··· Given entries ···

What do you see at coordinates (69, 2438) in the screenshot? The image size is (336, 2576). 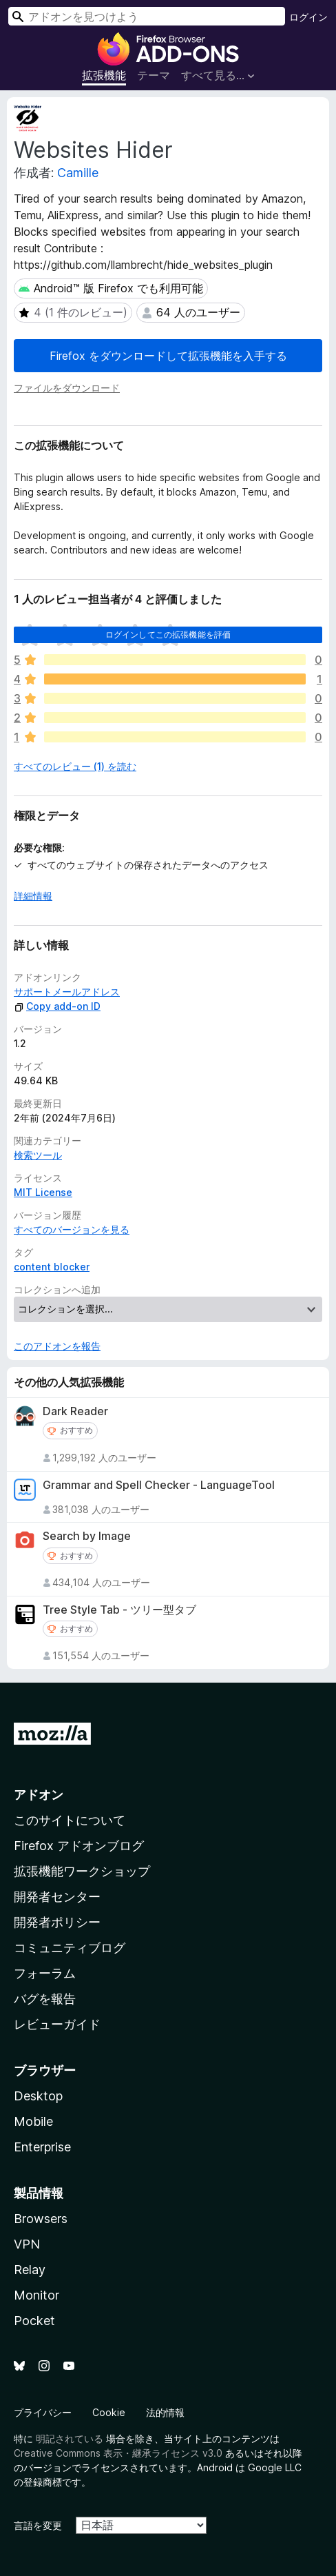 I see `明記されている` at bounding box center [69, 2438].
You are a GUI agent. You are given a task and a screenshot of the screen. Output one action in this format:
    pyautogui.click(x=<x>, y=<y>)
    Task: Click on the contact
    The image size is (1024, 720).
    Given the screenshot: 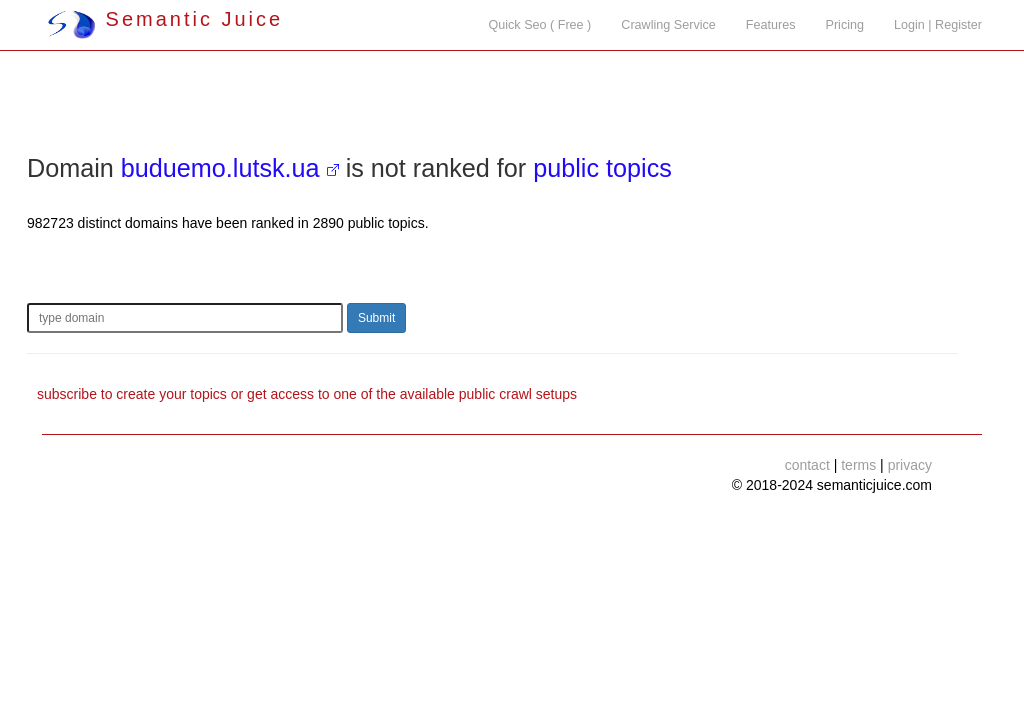 What is the action you would take?
    pyautogui.click(x=807, y=465)
    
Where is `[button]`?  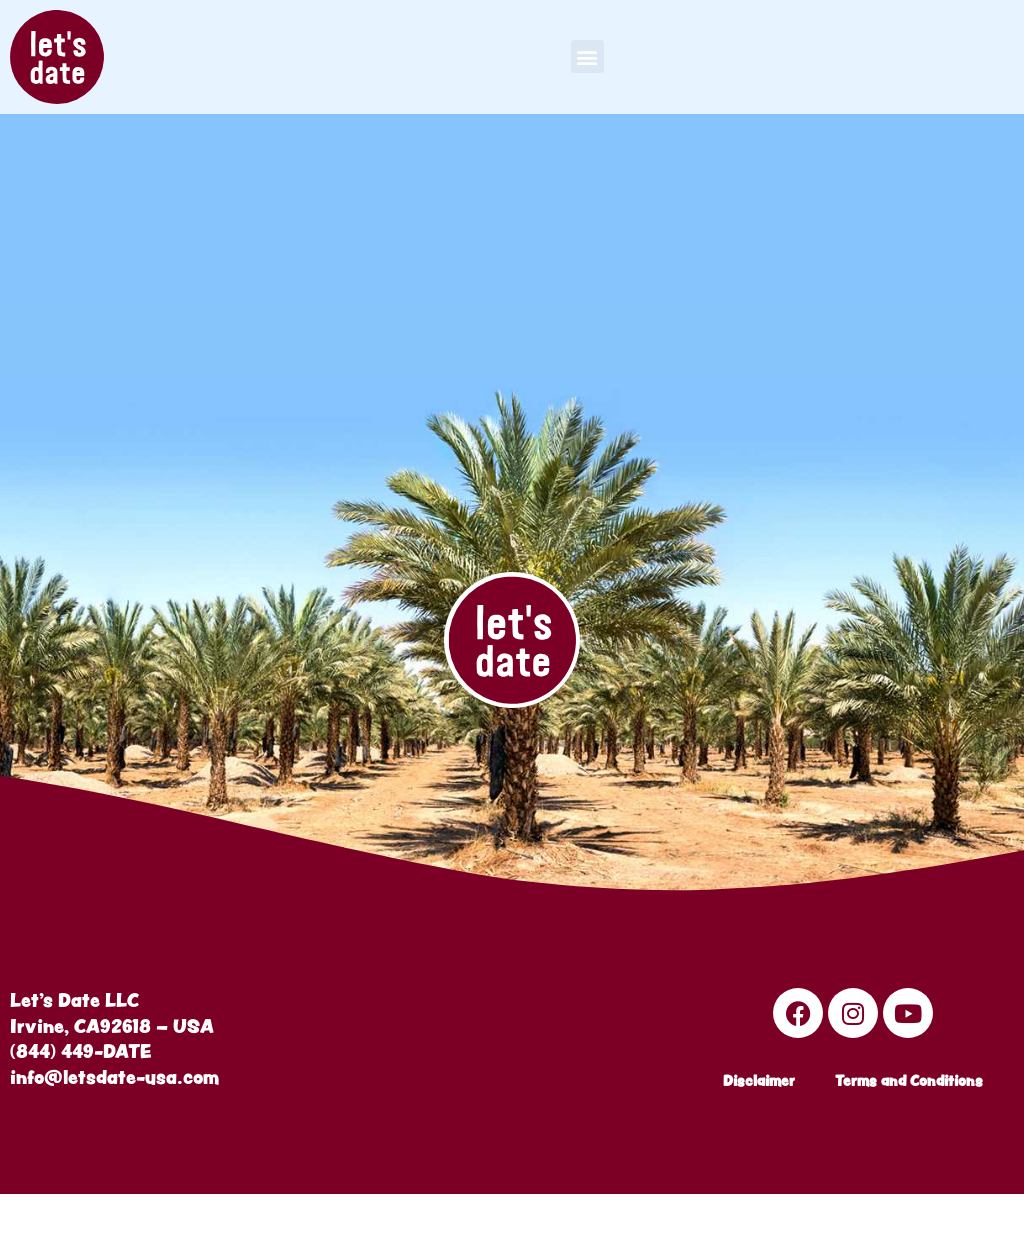 [button] is located at coordinates (587, 56).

···

> [Task directions]: From the data above, reproduce word for word the lines running from the line with "You are a GUI" to the line with "The image size is (1024, 720).", ends included.

> [Response to the task]:
You are a GUI agent. You are given a task and a screenshot of the screen. Output one action in this format:
    pyautogui.click(x=<x>, y=<y>)
    Task: Click on the contact
    The image size is (1024, 720).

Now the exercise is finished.